Until the early 1960s white lead (lead carbonate/lead sulphate) was added in substantial quantities as the main white pigment in some paint products intended for use as a primer or top coat over metal and wood, both internally and externally. Examples of where this type of paint may have been used are skirting boards, doors, door frames, stairs, banisters, window frames and sills, wooden flooring, radiators, and pipes, though it could also have been applied to any other surface at this time e.g. plaster walls.

Prior to this the concentration of white lead in paint rose to its highest levels between the years 1930 and 1955, as much as half the volume in some paints, meaning many post-war UK houses have significant amounts of lead in original paint layers.

In the 1950s, alternative white pigments, such as titanium dioxide, were introduced.

In 1963 a voluntary agreement was made between the then Paintmakers' Association, now the British Coatings Federation, and the UK Government that resulted in labeling of paint that contained more than 1% of lead in dry film, with a warning that it should not be applied to surfaces accessible to children.
However white lead-based paints remained in the supply chain and were therefore still in use for some time.

Following this, white lead continued to be added to some paint available to professional decorators for specialist use. Additionally, paint with low white lead levels was applied as a thin primer coat to some pre-fabricated domestic wooden windows until the early 1980s.

In 1992 European Union legislation was implemented within the UK by the Environmental Protection, part of the Department for Environment, Food and Rural Affairs (DEFRA), as the Controls on Injurious Substances Regulations. This prevented the addition of white lead to almost all paints except those intended for use in historic buildings and as artwork.

==Red lead==
The lead-based pigments (lead tetroxide, calcium plumbate, or "red lead") were widely used as an anti-corrosive primer coating over exterior steelwork. This type of paint might have been applied to garden gates and railings, guttering and downpipes and other external iron and steelwork.

Similar red lead-based compounds were also widely used as a jointing compound in engineering, to form steam- or oil-tight flanged joints in pipework.

Red lead in paint was not banned by the 1992 legislation or by more recent EU REACH regulations and the SPAB confirm it is technically available in the UK but only by special licence.

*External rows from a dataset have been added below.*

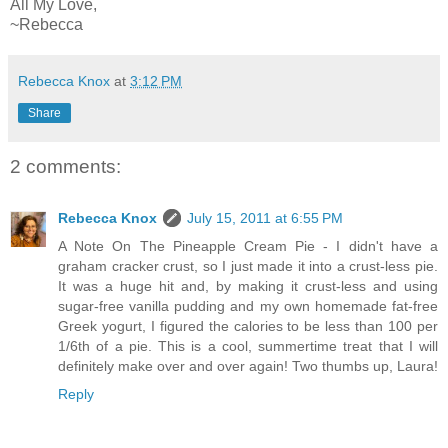
All My Love,
~Rebecca
Rebecca Knox
at
3:12 PM
Share
2 comments:
Rebecca Knox
July 15, 2011 at 6:55 PM
A Note On The Pineapple Cream Pie - I didn't have a
graham cracker crust, so I just made it into a crust-less pie.
It was a huge hit and, by making it crust-less and using
sugar-free vanilla pudding and my own homemade fat-free
Greek yogurt, I figured the calories to be less than 100 per
1/6th of a pie. This is a cool, summertime treat that I will
definitely make over and over again! Two thumbs up, Laura!
Reply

In practice however it has been replaced by safer alternatives (such as red oxide) by most UK/EU paint suppliers; and indeed of those that still supply it, some mistakenly assume it is covered by the 1992 regulations and request approval from a 'competent body' before purchase.

==Coloured lead paint==
Until the early 1970s red, yellow, orange and green lead-based pigments (lead chromate) were added to a limited number of decorative coloured gloss and wall paints. Following this non-lead alternatives were used as pigments.

However lead chromate continued to be used in yellow road markings up to the present day. Its use was supposed to cease on 21 May 2015, the sunset date set by EU REACH regulations. However a last minute request for authorization by the Canadian pigment producer Dominion Colour Corporation (DCC) has had preliminary support by the European Chemicals Agency, which if approved could see its use continue in road markings until 2022 or later.

==Lead drying agent==
Lead (lead naphthenate) was added as a drying agent to some types of paint to ensure the paint surface hardened. In the 1960s this practice was phased out for ordinary paint available to the general public, however its use has not (so far) been banned by legislation.

==Advocacy==

The Lead Paint Safety Association (LiPSA) is a not-for-profit UK organisation that aims to promote awareness and best practice in lead paint safety and compliance. LiPSA's objective is to prevent and ultimately to eliminate childhood and occupational lead poisoning. LiPSA was founded by Tristan Olivier.

LiPSA's members include individuals and organisations, especially those in the area of lead paint testing and removal and offers web-based, email and telephone advice in relation to lead paint, including testing strategies. LiPSA also offers an emergency telephone support line for child lead poisoning and/or occupational exposure concerns.